But liability for advisors also extends to situations where they may not have intended to give false information, but nevertheless provided advice that caused the client to incur financial loss. In these situations, advisors can still be held liable – and required to pay restitution – for 'negligent' investment advice if they're determined to have failed to exercise due care when making a recommendation to a client.
Which means that when an advisor recommends a certain investment strategy for a client, their standards of care should dictate that they first make sure that the strategy is within the client's tolerance for risk. Otherwise, if the advisor doesn't account for the client's stated risk tolerance when making the recommendation (or doesn't bother to assess their risk tolerance to begin with), and the portfolio declines with the client incurring losses as a result, the advisor could be required by a jury or arbitrator to pay back the client for those losses. And as courts have found over time, even types of advisors' who do not owe a fiduciary duty to their clients – e.g., broker-dealer representatives and insurance producers in certain instances – can still be found liable for giving negligent advice if their customers rely on the information that they give to make decisions about which products to buy.
Notably, even though individual advisors are liable for the advice they give, it is often the advisory firm that employs them that ultimately pays out any liability-related payments to clients. In some cases, that might be because the firm itself is held jointly liable with the advisor (which is allowed when the advisor's negligent advice or recommendations are given within the scope of their duties as an employee). In others, it's because the firm has Errors & Omissions (E&O) insurance that covers the liabilities of itself and its employees. And often, the firm is simply more likely to have the resources to pay a liability claim than an individual advisor. (Although individual advisors may face further consequences, like regulatory fines and sanctions, loss of professional designations, and public disclosure of the advisor's disciplinary history, that affect themselves and their careers.)
The key point is that advisor liability doesn't just affect individual advisors who are held accountable for their own advice: If an advisor is found liable for giving negligent advice, it also impacts the firm they work for and, by extension, the reputations of the other advisors they work with.
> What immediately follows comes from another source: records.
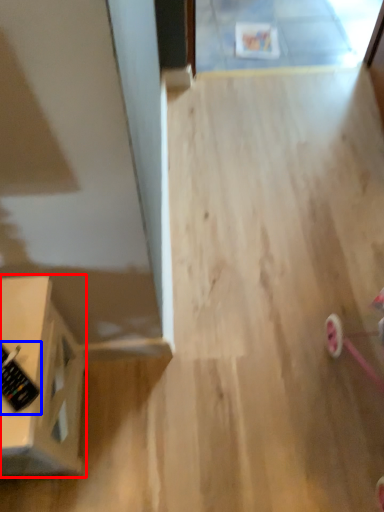 Question: Which of the following is the closest to the observer, furniture (highlighted by a red box) or control (highlighted by a blue box)?

Choices:
 (A) furniture
 (B) control

Answer: (A) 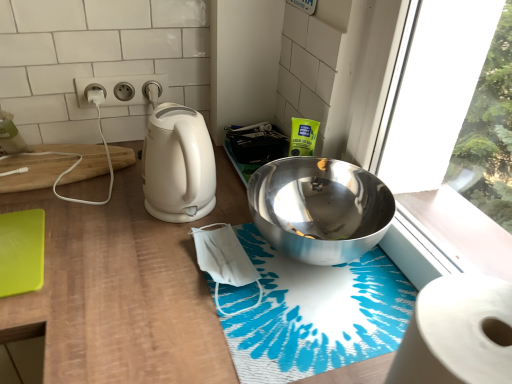 Question: Does white glossy electric kettle at left have a larger size compared to blue printed bath mat at center?

Choices:
 (A) no
 (B) yes

Answer: (B)

Question: Is white glossy electric kettle at left next to blue printed bath mat at center and touching it?

Choices:
 (A) no
 (B) yes

Answer: (A)

Question: Is white glossy electric kettle at left not close to blue printed bath mat at center?

Choices:
 (A) yes
 (B) no

Answer: (B)

Question: Is white glossy electric kettle at left facing away from blue printed bath mat at center?

Choices:
 (A) yes
 (B) no

Answer: (B)

Question: Does white glossy electric kettle at left lie behind blue printed bath mat at center?

Choices:
 (A) yes
 (B) no

Answer: (A)

Question: Which is correct: wooden at left is inside blue printed bath mat at center, or outside of it?

Choices:
 (A) outside
 (B) inside

Answer: (A)

Question: Visually, is wooden at left positioned to the left or to the right of blue printed bath mat at center?

Choices:
 (A) left
 (B) right

Answer: (A)

Question: Looking at the image, does wooden at left seem bigger or smaller compared to blue printed bath mat at center?

Choices:
 (A) small
 (B) big

Answer: (B)

Question: Is wooden at left wider or thinner than blue printed bath mat at center?

Choices:
 (A) wide
 (B) thin

Answer: (A)

Question: Relative to white matte toilet paper at left, is white glossy electric kettle at left in front or behind?

Choices:
 (A) behind
 (B) front

Answer: (B)

Question: Is white glossy electric kettle at left spatially inside white matte toilet paper at left, or outside of it?

Choices:
 (A) inside
 (B) outside

Answer: (B)

Question: Considering the positions of white glossy electric kettle at left and white matte toilet paper at left in the image, is white glossy electric kettle at left taller or shorter than white matte toilet paper at left?

Choices:
 (A) tall
 (B) short

Answer: (A)

Question: Does point (205, 155) appear closer or farther from the camera than point (10, 142)?

Choices:
 (A) closer
 (B) farther

Answer: (A)

Question: Based on their positions, is silver metallic bowl at upper right located to the left or right of white plastic electrical outlet at upper center?

Choices:
 (A) right
 (B) left

Answer: (A)

Question: Considering the positions of point (354, 210) and point (105, 91), is point (354, 210) closer or farther from the camera than point (105, 91)?

Choices:
 (A) farther
 (B) closer

Answer: (B)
Which is why it's important for advisors thinking about joining a firm to consider the firm's culture and how well it trains its advisors (and reinforces the training) on exercising due care in giving financial advice. Because ultimately, it's better to be surrounded by others who take care in advising their clients than to be the only one doing so!
There's a whole area of law that exists around defining who is and isn't allowed to make stuff up. On the one hand, freedom of speech is one of our bedrock individual liberties, and courts have historically given individuals broad leeway in what they can legally say, even when some of those things are misstatements, half-truths, or even outright lies. But, on the other hand, there are many cases where a person's health and wellbeing require them to rely on another person's expertise (e.g., when listening to a doctor, lawyer, or financial advisor), and it would be hard to have a functioning society if those experts were allowed to simply say whatever they felt like with no legal or financial consequences for any harm they might cause by offering misguided advice.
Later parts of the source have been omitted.